WORK TASK: Your task is to gather the lines below that hold the string "Trevo".

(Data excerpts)
__________
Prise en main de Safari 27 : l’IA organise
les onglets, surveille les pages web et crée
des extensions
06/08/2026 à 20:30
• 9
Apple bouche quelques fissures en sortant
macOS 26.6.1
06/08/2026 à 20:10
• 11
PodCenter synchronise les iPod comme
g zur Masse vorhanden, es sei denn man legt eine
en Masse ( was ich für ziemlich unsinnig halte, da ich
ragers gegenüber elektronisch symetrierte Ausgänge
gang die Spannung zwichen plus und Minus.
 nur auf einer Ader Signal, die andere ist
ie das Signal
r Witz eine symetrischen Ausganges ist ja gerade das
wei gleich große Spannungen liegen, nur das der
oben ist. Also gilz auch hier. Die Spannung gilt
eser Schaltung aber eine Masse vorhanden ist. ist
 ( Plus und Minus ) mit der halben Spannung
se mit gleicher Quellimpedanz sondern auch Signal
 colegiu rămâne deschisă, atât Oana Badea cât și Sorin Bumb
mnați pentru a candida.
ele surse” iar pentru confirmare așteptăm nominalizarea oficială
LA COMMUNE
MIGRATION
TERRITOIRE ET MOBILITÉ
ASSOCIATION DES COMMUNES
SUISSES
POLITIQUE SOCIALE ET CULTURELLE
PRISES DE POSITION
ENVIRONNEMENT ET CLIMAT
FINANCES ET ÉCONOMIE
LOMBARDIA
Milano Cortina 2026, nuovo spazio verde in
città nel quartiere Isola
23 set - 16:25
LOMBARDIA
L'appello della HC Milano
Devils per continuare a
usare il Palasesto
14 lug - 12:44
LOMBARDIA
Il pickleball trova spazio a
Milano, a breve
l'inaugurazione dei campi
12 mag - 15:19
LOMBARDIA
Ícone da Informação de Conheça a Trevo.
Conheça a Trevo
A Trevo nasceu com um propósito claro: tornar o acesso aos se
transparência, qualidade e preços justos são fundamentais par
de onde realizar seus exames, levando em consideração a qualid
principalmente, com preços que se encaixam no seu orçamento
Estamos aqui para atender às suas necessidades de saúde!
__________
TASK SOLUTION:
Ícone da Informação de Conheça a Trevo.
Conheça a Trevo
A Trevo nasceu com um propósito claro: tornar o acesso aos se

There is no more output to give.